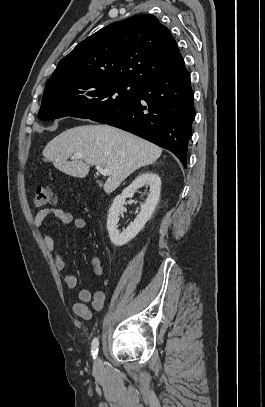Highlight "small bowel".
Here are the masks:
<instances>
[{
	"instance_id": "obj_1",
	"label": "small bowel",
	"mask_w": 265,
	"mask_h": 407,
	"mask_svg": "<svg viewBox=\"0 0 265 407\" xmlns=\"http://www.w3.org/2000/svg\"><path fill=\"white\" fill-rule=\"evenodd\" d=\"M49 215H54L62 224L65 225L73 223L74 227L77 230H82L86 226V221L84 218L74 217L71 213L57 208L40 209L34 218L35 226L41 227L43 222ZM43 240L47 250L54 257V264L56 269L60 272L64 271L66 268L65 260L61 253L57 250L55 241L47 230L43 231ZM92 263L94 266L95 273L97 275H102L103 269L100 264V260L98 258H94ZM64 283L66 287L69 289L76 288L77 286L76 275L73 273L66 274L64 276ZM76 298L78 300L72 305V311L76 316L81 317L85 320H90L92 318V312L88 307V303H91L93 309L96 311L102 310L105 303V294L101 290L92 294L90 290L86 288H80L76 292Z\"/></svg>"
}]
</instances>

+++

_Exercise description:_ Return the entries verbatim without images.

_Problem solution:_
Highlight "small bowel".
Here are the masks:
<instances>
[{
	"instance_id": "obj_1",
	"label": "small bowel",
	"mask_w": 265,
	"mask_h": 407,
	"mask_svg": "<svg viewBox=\"0 0 265 407\" xmlns=\"http://www.w3.org/2000/svg\"><path fill=\"white\" fill-rule=\"evenodd\" d=\"M49 215H54L62 224L65 225L73 223L74 227L77 230H82L86 226V221L84 218L74 217L71 213L57 208L40 209L34 218L35 226L41 227L43 222ZM43 240L47 250L54 257V264L56 269L60 272L64 271L66 268L65 260L61 253L57 250L55 241L47 230L43 231ZM92 263L94 266L95 273L97 275H102L103 269L100 264V260L98 258H94ZM64 283L66 287L69 289L76 288L77 286L76 275L73 273L66 274L64 276ZM76 298L78 300L72 305V311L76 316L81 317L85 320H90L92 318V312L88 307V303H91L93 309L96 311L102 310L105 303V294L101 290L92 294L90 290L86 288H80L76 292Z\"/></svg>"
}]
</instances>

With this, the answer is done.